## [WHAT YOU WILL DO]
From the line with "Giấy Dán Tường Nhà Bếp" through the line with "Dimarts, 9 de juny de 2026 de 20:30h a 22:00h", repeat the entries verbatim, both end lines included, and add nothing.

Items listed in a dataset:
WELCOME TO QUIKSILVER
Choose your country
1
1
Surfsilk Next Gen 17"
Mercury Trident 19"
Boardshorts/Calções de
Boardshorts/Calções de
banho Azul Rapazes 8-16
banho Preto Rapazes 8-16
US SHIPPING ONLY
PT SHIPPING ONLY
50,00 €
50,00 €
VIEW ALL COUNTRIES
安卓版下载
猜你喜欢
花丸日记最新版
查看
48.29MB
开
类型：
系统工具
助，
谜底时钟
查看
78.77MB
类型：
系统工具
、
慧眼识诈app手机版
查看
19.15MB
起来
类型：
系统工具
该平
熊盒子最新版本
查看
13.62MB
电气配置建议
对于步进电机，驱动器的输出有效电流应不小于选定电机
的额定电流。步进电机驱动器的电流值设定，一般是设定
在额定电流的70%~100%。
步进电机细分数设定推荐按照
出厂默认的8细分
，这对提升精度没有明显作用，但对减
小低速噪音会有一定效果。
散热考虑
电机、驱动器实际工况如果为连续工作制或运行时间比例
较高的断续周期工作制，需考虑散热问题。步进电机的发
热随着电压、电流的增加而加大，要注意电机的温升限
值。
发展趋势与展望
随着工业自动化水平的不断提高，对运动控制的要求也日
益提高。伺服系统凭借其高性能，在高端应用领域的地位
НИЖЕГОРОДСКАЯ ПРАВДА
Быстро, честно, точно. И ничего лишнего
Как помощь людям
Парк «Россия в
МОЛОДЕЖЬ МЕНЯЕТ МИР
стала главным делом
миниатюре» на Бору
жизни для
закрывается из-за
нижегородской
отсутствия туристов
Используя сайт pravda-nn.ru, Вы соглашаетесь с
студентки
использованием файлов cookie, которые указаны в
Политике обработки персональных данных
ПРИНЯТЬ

...

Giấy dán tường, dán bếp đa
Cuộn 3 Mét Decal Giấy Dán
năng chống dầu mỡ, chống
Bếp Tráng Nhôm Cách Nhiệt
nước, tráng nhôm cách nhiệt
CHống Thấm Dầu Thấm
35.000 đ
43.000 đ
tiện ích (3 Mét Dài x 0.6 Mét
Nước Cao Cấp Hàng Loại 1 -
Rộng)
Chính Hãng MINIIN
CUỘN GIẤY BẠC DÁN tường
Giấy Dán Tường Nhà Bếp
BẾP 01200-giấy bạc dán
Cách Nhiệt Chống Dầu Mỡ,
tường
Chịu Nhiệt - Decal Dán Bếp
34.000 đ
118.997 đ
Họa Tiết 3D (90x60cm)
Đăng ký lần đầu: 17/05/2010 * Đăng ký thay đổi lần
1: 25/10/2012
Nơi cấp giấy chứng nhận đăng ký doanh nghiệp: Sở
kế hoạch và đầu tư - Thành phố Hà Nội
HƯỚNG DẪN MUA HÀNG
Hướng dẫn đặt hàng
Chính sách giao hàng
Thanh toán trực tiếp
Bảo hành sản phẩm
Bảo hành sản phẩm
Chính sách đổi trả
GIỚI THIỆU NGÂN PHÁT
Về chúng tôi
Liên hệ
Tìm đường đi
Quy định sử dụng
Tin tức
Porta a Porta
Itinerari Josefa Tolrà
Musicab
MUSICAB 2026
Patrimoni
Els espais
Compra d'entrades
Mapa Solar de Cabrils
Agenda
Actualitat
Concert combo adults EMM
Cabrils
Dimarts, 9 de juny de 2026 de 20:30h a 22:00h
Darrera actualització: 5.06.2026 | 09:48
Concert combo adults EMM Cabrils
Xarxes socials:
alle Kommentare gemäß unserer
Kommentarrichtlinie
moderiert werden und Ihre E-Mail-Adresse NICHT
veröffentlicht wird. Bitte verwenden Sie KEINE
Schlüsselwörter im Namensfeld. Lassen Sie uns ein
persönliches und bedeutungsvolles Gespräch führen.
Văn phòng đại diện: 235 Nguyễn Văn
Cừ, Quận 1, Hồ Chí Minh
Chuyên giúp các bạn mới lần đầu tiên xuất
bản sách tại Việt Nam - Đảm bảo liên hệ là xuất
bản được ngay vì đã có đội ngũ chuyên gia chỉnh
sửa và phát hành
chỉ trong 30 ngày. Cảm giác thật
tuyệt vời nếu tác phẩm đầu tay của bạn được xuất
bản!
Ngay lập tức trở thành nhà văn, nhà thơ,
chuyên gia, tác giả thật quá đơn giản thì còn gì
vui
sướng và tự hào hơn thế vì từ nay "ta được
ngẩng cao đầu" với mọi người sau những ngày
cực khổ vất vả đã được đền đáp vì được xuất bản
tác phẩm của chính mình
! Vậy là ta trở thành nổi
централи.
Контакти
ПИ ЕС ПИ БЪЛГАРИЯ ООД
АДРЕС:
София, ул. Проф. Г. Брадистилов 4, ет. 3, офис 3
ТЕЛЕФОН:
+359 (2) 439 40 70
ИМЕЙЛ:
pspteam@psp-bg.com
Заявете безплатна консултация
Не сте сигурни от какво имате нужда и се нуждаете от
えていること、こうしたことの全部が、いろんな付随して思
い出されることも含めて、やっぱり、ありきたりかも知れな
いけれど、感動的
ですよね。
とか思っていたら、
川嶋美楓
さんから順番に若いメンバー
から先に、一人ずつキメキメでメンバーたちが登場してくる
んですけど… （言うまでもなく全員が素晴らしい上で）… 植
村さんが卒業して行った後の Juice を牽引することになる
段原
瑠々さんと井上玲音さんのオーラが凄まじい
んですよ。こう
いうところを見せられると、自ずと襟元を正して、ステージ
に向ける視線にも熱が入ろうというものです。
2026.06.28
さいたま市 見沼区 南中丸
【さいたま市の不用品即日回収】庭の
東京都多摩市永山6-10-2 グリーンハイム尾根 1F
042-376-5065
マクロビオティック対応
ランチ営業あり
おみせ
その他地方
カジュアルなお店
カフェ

## [THE ANSWER]
Giấy Dán Tường Nhà Bếp
BẾP 01200-giấy bạc dán
Cách Nhiệt Chống Dầu Mỡ,
tường
Chịu Nhiệt - Decal Dán Bếp
34.000 đ
118.997 đ
Họa Tiết 3D (90x60cm)
Đăng ký lần đầu: 17/05/2010 * Đăng ký thay đổi lần
1: 25/10/2012
Nơi cấp giấy chứng nhận đăng ký doanh nghiệp: Sở
kế hoạch và đầu tư - Thành phố Hà Nội
HƯỚNG DẪN MUA HÀNG
Hướng dẫn đặt hàng
Chính sách giao hàng
Thanh toán trực tiếp
Bảo hành sản phẩm
Bảo hành sản phẩm
Chính sách đổi trả
GIỚI THIỆU NGÂN PHÁT
Về chúng tôi
Liên hệ
Tìm đường đi
Quy định sử dụng
Tin tức
Porta a Porta
Itinerari Josefa Tolrà
Musicab
MUSICAB 2026
Patrimoni
Els espais
Compra d'entrades
Mapa Solar de Cabrils
Agenda
Actualitat
Concert combo adults EMM
Cabrils
Dimarts, 9 de juny de 2026 de 20:30h a 22:00h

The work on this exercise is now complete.